我沒想到她會是這樣的反應,對於她的白痴問題,我只好點點頭。
“對不起,我的問題真有點白痴。”她不好意思地笑笑,倒與我的想法一致。“我也讀聖輝大學,是會計系三年級的,你的大名我在學校裡早就聽過了,沒想到你是安叔叔的女兒,改天請你喝茶好不好,說不定我們可以成為好朋友呢。”
“好啊,說不定以後常在學校裡見呢。”
有些納悶我在學校裡真得很有名氣嗎,不過看來這個應采薇倒是沒有一點城府,喜厭都寫在臉上,和那個老實的黃凱倒是蠻合適的。
“黃伯伯,阿凱今天晚上就借給我了。”應采薇一臉嬌笑。
“沒問題,你想借多久都行。”黃顯文一臉樂見其成的笑。
應采薇挽著一臉無奈的黃凱走身舞池,我回頭看著母親,優雅中透著高貴矜持,看來黃凱對我的邀舞她根本沒看在眼裡,有一個美麗的女兒,一直是她的驕傲,尤其是在這樣的場合。
“母親,我有點累了,想先回房間了。”我討厭那種被母親擺在身邊當樣品展示的感覺。
“可是你剛下樓來,還沒有見過安平呢,今天可是為她舉行的舞會。”母親一臉柔和,卻是堅定地不讓我回房間。
看來我應該一下樓就來向她報備,同時向親愛的安平姐姐獻上祝福,母親不是不知道,我和安平的關係不是能用勢同水火就形容得了的,可在外人眼中,偏要維護天倫樂,其樂融融的假象。
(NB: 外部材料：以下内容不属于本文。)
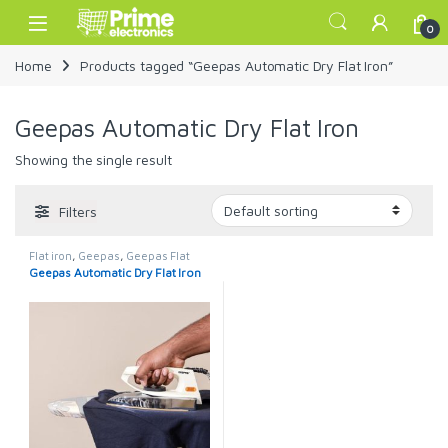
Skip to navigation
Skip to content
Open
0
Home
Products tagged “Geepas Automatic Dry Flat Iron”
Geepas Automatic Dry Flat Iron
Showing the single result
Filters
Flat iron
,
Geepas
,
Geepas Flat
Iron
Geepas Automatic Dry Flat Iron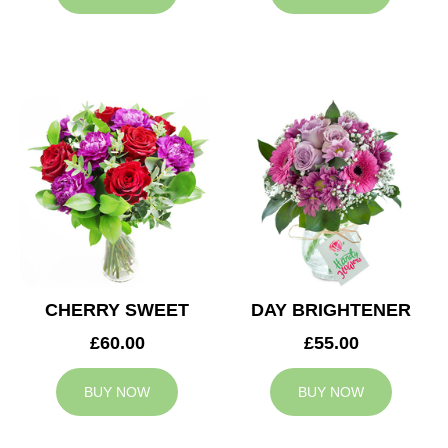
CHERRY SWEET
DAY BRIGHTENER
£60.00
£55.00
BUY NOW
BUY NOW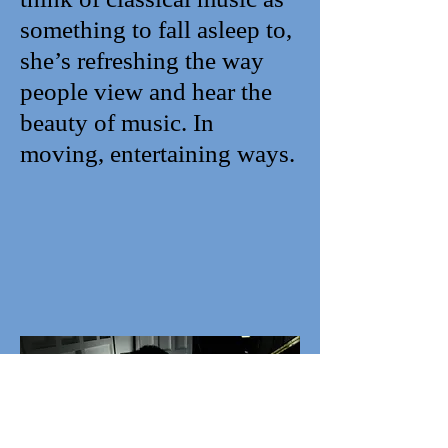
something to fall asleep to,
she’s refreshing the way
people view and hear the
beauty of music. In
moving, entertaining ways.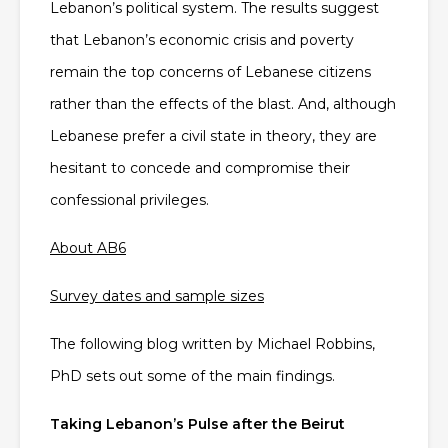
Lebanon’s political system. The results suggest
that Lebanon’s economic crisis and poverty
remain the top concerns of Lebanese citizens
rather than the effects of the blast. And, although
Lebanese prefer a civil state in theory, they are
hesitant to concede and compromise their
confessional privileges.
About AB6
Survey dates and sample sizes
The following blog written by Michael Robbins,
PhD sets out some of the main findings.
Taking Lebanon’s Pulse after the Beirut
正說安平,安平就走了過來,身邊還多了一個人。他沒著西裝,一件墨黑色的襯衫配同色的牛仔褲,按說在這種場合裡這樣的穿著是不合時宜的,可配在他身上卻讓人覺得本就應當這樣穿,他蘊藏的氣勢甚至讓人覺得無論他做什麼都是理所當然的。
安平一直是亮麗耀眼的女子,可與他並肩行來,光采卻被他掩蓋,不僅因為他俊帥到近乎邪氣的面容,更是因為這股暗藏的氣勢,就像一隻黑豹。黑豹?好像很熟悉的形容。
“爸爸,墨羽要先走一步了,他來向你告辭。”墨羽?應該是安平的男朋友吧。安平說完瞟了我一眼,似乎是不滿我站在父親身邊。
“怎麼這麼快就要走了,墨羽你走了安平可要失望了。”父親開著玩笑。
“我還有事,我約了Sarah 明天打網球。”墨羽回答父親,可我卻聽出他話裡帶著幾分冷淡,與安平的神采飛揚大不一樣。
“人家今天下午才從紐約飛過來,還沒休息就來參加我的party,總要早點回去休息吧。”
父親搖著頭笑,“真是女生外象,你對老爸怎麼沒這麼體貼。”
“爸爸,你又開我玩笑了。”安平笑得矜持又羞澀。可能父親也沒發現,他只有在面對安平時,才像個真正的父親,對我,永遠都是客套的疏離。
“爸爸為你準備的舞會你還滿意吧?”據我對父親的瞭解,這樣的詢問一定有下文。
“謝謝爸爸,我玩得很開心,十分滿意。”說著安平親了父親一下。
“我也十分滿意。”一直沒開口的墨羽突然說了這麼一句,他的眼睛並沒有望著我,我卻渾身一震,是他,那個露臺上的男子,這正是剛才他對我說的話。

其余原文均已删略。